Com base na “voz das ruas”, juiz do RJ solta policiais flagrados em execução

do Justificando

Com base na “voz das ruas”, juiz do RJ solta policiais flagrados em execução

 

O Juiz Alexandre Abrahão Dias Teixeira, do 3º Tribunal do Júri do Rio de Janeiro, determinou a soltura dos policiais Fábio de Barros Dias e David Gomes flagrados em execução policial de Alexandre dos Santos Albuquerque e Júlio César Ferreira de Jesus no último da 31, em Acari, na Zona Norte do Rio, como ficou demonstrado em vídeo amplamente repercutido nas redes sociais. Ao decidir, Abrahão afirmou que “ouviu a voz das ruas” e que o o palco dos fatos “retrata local dominado por organização criminosa”.

A decisão esteve em conformidade com o pedido do Ministério Público do Rio de Janeiro e determinou outras medidas alternativas à prisão como o afastamento das funções ostensivas e de contato com familiares das vítimas. Além disso, foi recebida a denúncia contra os acusados.

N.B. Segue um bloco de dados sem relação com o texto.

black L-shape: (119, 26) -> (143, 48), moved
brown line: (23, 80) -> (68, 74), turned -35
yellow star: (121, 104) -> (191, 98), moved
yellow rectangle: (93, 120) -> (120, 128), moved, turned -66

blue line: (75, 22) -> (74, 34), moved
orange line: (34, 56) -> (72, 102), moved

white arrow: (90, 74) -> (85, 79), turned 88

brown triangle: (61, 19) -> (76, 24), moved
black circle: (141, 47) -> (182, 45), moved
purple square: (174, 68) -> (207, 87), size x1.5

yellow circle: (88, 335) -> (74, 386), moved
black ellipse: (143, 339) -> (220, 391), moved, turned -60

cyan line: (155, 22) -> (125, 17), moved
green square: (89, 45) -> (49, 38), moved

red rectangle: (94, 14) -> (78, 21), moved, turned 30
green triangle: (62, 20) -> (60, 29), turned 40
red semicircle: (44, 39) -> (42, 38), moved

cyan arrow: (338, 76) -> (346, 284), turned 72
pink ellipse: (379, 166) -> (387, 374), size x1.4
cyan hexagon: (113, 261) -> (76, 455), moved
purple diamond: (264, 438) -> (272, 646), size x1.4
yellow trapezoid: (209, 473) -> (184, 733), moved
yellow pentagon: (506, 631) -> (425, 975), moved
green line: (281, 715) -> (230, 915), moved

Logo de início, a visão do juiz sobre os fatos mostrava como ele seria compreensivo com os policiais e, de outro lado, como via o bairro onde houve o fato – “O palco dos fatos retrata local dominado por organização criminosa que explora o tráfico ilícito de entorpecentes, composta por numerosos integrantes fortemente armados, sempre prontos e estimulados para o combate, notadamente extermínio de policiais”, afirmou.

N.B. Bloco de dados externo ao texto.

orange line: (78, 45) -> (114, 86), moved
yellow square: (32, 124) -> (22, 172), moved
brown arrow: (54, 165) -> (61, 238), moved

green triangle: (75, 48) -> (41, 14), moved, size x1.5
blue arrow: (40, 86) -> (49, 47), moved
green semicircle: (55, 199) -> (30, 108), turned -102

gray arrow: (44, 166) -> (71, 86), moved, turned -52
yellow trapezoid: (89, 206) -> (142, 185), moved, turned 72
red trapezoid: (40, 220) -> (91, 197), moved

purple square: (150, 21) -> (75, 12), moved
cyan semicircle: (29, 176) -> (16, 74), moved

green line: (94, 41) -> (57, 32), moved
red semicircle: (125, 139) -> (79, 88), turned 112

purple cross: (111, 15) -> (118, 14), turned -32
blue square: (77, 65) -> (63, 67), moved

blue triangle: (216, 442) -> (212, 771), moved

Foi nesse contexto, na visão do magistrado que os policiais agiram. A redação pede desculpas aos leitores e leitoras por trazer o vídeo abaixo, mas entende que é importante para contextualizar em que termos o Juiz contemporiza a ação dos policiais. A descrição do vídeo parte do pressuposto de que os dois mortos seriam “bandidos”, algo que não foi apurado por nenhuma mídia.

Cenas fortes.

Apesar das cenas, o magistrado aproveitou a decisão para reinventar a fala constante em programas televisivos de policiais que passam à tarde para “bandido bom é bandido atrás das grades, e por longo tempo”. O irônico é que a reinvenção decorre justamente em uma decisão em que o Juiz soltou os acusados em questão – “A famigerada frase ‘bandido bom é bandido morto’, muito utilizada para propagar um discurso de ódio e de negação da Justiça, deve ser reescrita: ‘bandido bom é bandido atrás das grades, e por longo tempo’; enquanto ‘policial bom é policial vivo, bem aparelhado, bem remunerado, valorizado, respeitado e nas ruas, protegendo a sociedade e combatendo a criminalidade’!” – ressaltou.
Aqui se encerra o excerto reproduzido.